→ What the task asks: Report each line of the data that includes the word "Bước".

→ Study material:

====

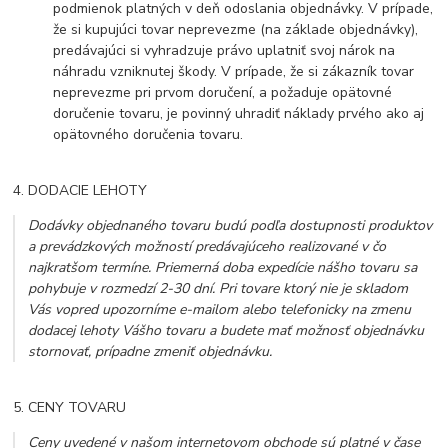
podmienok platných v deň odoslania objednávky. V prípade,
že si kupujúci tovar neprevezme (na základe objednávky),
predávajúci si vyhradzuje právo uplatniť svoj nárok na
náhradu vzniknutej škody. V prípade, že si zákazník tovar
neprevezme pri prvom doručení, a požaduje opätovné
doručenie tovaru, je povinný uhradiť náklady prvého ako aj
opätovného doručenia tovaru.
4. DODACIE LEHOTY
Dodávky objednaného tovaru budú podľa dostupnosti produktov
a prevádzkových možností predávajúceho realizované v čo
najkratšom termíne. Priemerná doba expedície nášho tovaru sa
pohybuje v rozmedzí 2-30 dní. Pri tovare ktorý nie je skladom
Vás vopred upozorníme e-mailom alebo telefonicky na zmenu
dodacej lehoty Vášho tovaru a budete mať možnosť objednávku
stornovať, prípadne zmeniť objednávku.
5. CENY TOVARU
Ceny uvedené v našom internetovom obchode sú platné v čase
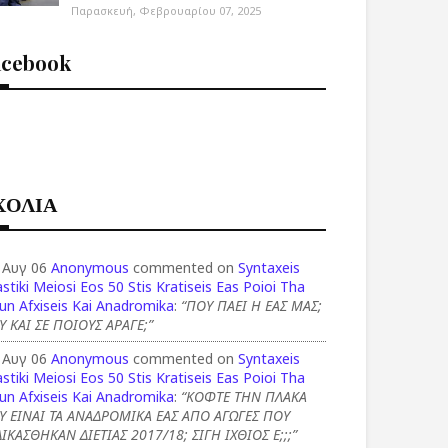
Παρασκευή, Φεβρουαρίου 07, 2025
acebook
ΧΟΛΙΑ
 Αυγ 06
Anonymous
commented on
Syntaxeis
stiki Meiosi Eos 50 Stis Kratiseis Eas Poioi Tha
un Afxiseis Kai Anadromika
:
“ΠΟΥ ΠΑΕΙ Η ΕΑΣ ΜΑΣ;
Υ ΚΑΙ ΣΕ ΠΟΙΟΥΣ ΑΡΑΓΕ;”
 Αυγ 06
Anonymous
commented on
Syntaxeis
stiki Meiosi Eos 50 Stis Kratiseis Eas Poioi Tha
un Afxiseis Kai Anadromika
:
“ΚΟΦΤΕ ΤΗΝ ΠΛΑΚΑ
Υ ΕΙΝΑΙ ΤΑ ΑΝΑΔΡΟΜΙΚΑ ΕΑΣ ΑΠΟ ΑΓΩΓΕΣ ΠΟΥ
ΙΚΑΣΘΗΚΑΝ ΔΙΕΤΙΑΣ 2017/18; ΣΙΓΗ ΙΧΘΙΟΣ Ε;;;”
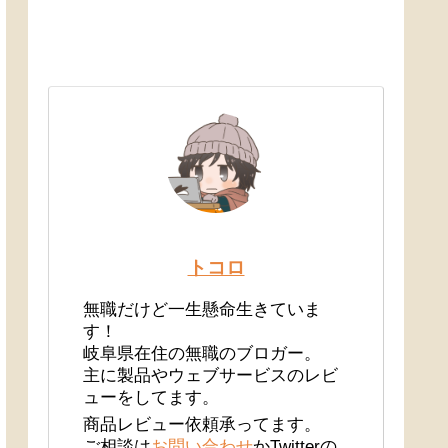
トコロ
無職だけど一生懸命生きていま
す！
岐阜県在住の無職のブロガー。
主に製品やウェブサービスのレビ
ューをしてます。
商品レビュー依頼承ってます。
ご相談は
お問い合わせ
かTwitterの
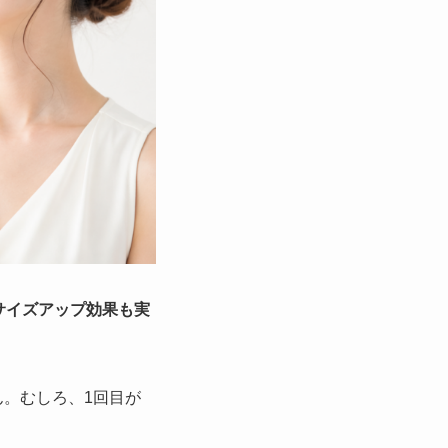
サイズアップ効果も実
。むしろ、1回目が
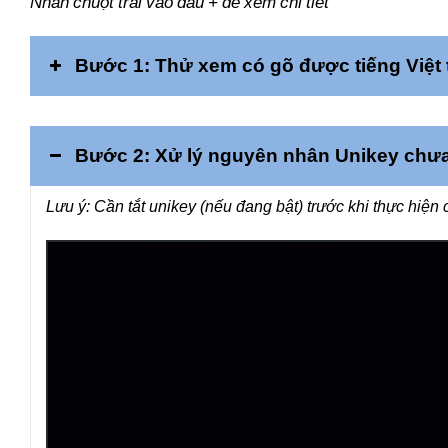
Nhấn chuột trái vào dấu + để xem chi tiết
Bước 1: Thử xem có gõ được tiếng Việt
Bước 2: Xử lý nguyên nhân Unikey chưa
Lưu ý: Cần tắt unikey (nếu đang bật) trước khi thực hiện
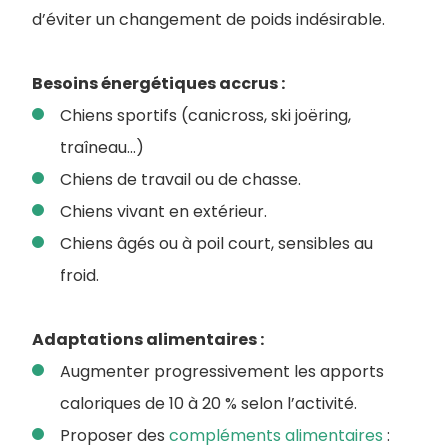
d’éviter un changement de poids indésirable.
Besoins énergétiques accrus :
Chiens sportifs (canicross, ski joëring,
traîneau…)
Chiens de travail ou de chasse.
Chiens vivant en extérieur.
Chiens âgés ou à poil court, sensibles au
froid.
Adaptations alimentaires :
Augmenter progressivement les apports
caloriques de 10 à 20 % selon l’activité.
Proposer des
compléments alimentaires
:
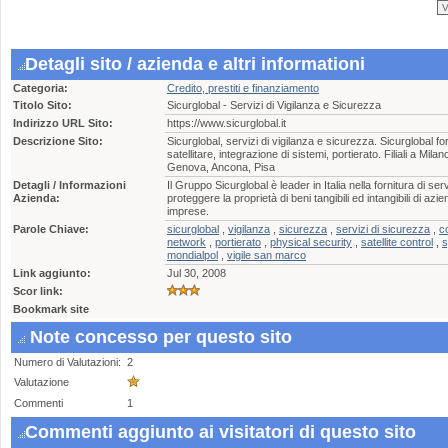
Detagli sito / azienda e altri informationi
Categoria:
Credito, prestiti e finanziamento
Titolo Sito:
Sicurglobal - Servizi di Vigilanza e Sicurezza
Indirizzo URL Sito:
https://www.sicurglobal.it
Descrizione Sito:
Sicurglobal, servizi di vigilanza e sicurezza. Sicurglobal for
satellitare, integrazione di sistemi, portierato. Filiali a M
Genova, Ancona, Pisa
Detagli / Informazioni
Il Gruppo Sicurglobal è leader in Italia nella fornitura di serv
Azienda:
proteggere la proprietà di beni tangibili ed intangibili di azie
imprese.
Parole Chiave:
sicurglobal
,
vigilanza
,
sicurezza
,
servizi di sicurezza
,
co
network
,
portierato
,
physical security
,
satellite control
,
s
mondialpol
,
vigile san marco
Link aggiunto:
Jul 30, 2008
Scor link:
Bookmark site
Note concesso per questo sito
Numero di Valutazioni:
2
Valutazione
Commenti
1
Commenti aggiunto ai visitatori di questo sito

====

→ Answer area:
Bước 1: Thử xem có gõ được tiếng Việt
Bước 2: Xử lý nguyên nhân Unikey chưa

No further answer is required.